Not that The Thursday Murder Club is not without its moments. There are several genuine laughs, usually incidental ones, but they do keep up the comic momentum. And there are good turns from Naomi Ackie and Henry Lloyd-Hughes, while Jonathan Pryce as Elizabeth Best’s chess-loving, dementia-stricken husband Stephen is not only plausible but heart-breaking. Dame Helen and Celia Imrie are, of course, wonderful, steering an embattled ship through familiar and choppy waters, until the cosy conclusion that we have all been expecting arrives with a final wink.
JAMES CAMERON-WILSON
Cast: Helen Mirren, Pierce Brosnan, Ben Kingsley, Celia Imrie, Naomi Ackie, Daniel Mays, Henry Lloyd-Hughes, Tom Ellis, David Tennant, Jonathan Pryce, Paul Freeman, Geoff Bell, Ingrid Oliver, Joseph Marcell, Ruth Sheen, Richard E. Grant.

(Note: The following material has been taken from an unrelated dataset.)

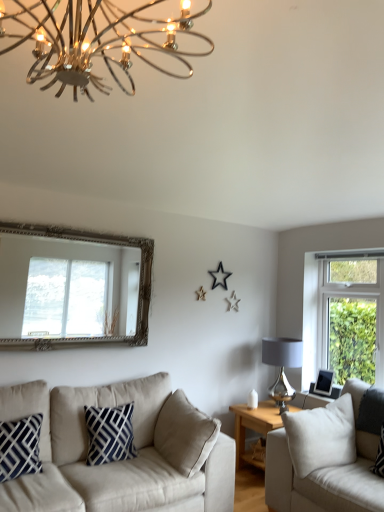 Locate an element on the screen. vacant space underneath silver ornate mirror at upper left (from a real-world perspective) is located at coordinates (59, 372).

Dir Chris Columbus, Pro Jennifer Todd and Chris Columbus, Screenplay Katy Brand and Suzanne Heathcote, from the novel by Richard Osman, Ph Don Burgess, Pro Des James Merifield, Ed Dan Zimmerman, Music Thomas Newman, Costumes Joanna Johnston, Dialect coach Sam Lilja.
Jennifer Todd Pictures/Maiden Voyage/Amblin Entertainment-Netflix.
117 mins. UK/USA. 2025. UK & US Rel: 28 August 2025. Cert. 12A.